(STORED DATA begins)
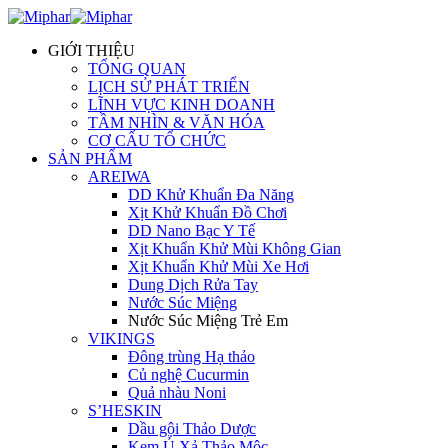
GIỚI THIỆU
TỔNG QUAN
LỊCH SỬ PHÁT TRIỂN
LĨNH VỰC KINH DOANH
TẦM NHÌN & VĂN HÓA
CƠ CẤU TỔ CHỨC
SẢN PHẨM
AREIWA
DD Khử Khuẩn Đa Năng
Xịt Khử Khuẩn Đồ Chơi
DD Nano Bạc Y Tế
Xịt Khuẩn Khử Mùi Không Gian
Xịt Khuẩn Khử Mùi Xe Hơi
Dung Dịch Rửa Tay
Nước Súc Miệng
Nước Súc Miệng Trẻ Em
VIKINGS
Đông trùng Hạ thảo
Củ nghệ Cucurmin
Quả nhàu Noni
S’HESKIN
Dầu gội Thảo Dược
Kem Ủ Xả Thảo Mộc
(STORED DATA ends)
● **WORK INSTRUCTIONS**
Word for word, restate all of the material, omitting the images.

● **ANSWER BOX**
GIỚI THIỆU
TỔNG QUAN
LỊCH SỬ PHÁT TRIỂN
LĨNH VỰC KINH DOANH
TẦM NHÌN & VĂN HÓA
CƠ CẤU TỔ CHỨC
SẢN PHẨM
AREIWA
DD Khử Khuẩn Đa Năng
Xịt Khử Khuẩn Đồ Chơi
DD Nano Bạc Y Tế
Xịt Khuẩn Khử Mùi Không Gian
Xịt Khuẩn Khử Mùi Xe Hơi
Dung Dịch Rửa Tay
Nước Súc Miệng
Nước Súc Miệng Trẻ Em
VIKINGS
Đông trùng Hạ thảo
Củ nghệ Cucurmin
Quả nhàu Noni
S’HESKIN
Dầu gội Thảo Dược
Kem Ủ Xả Thảo Mộc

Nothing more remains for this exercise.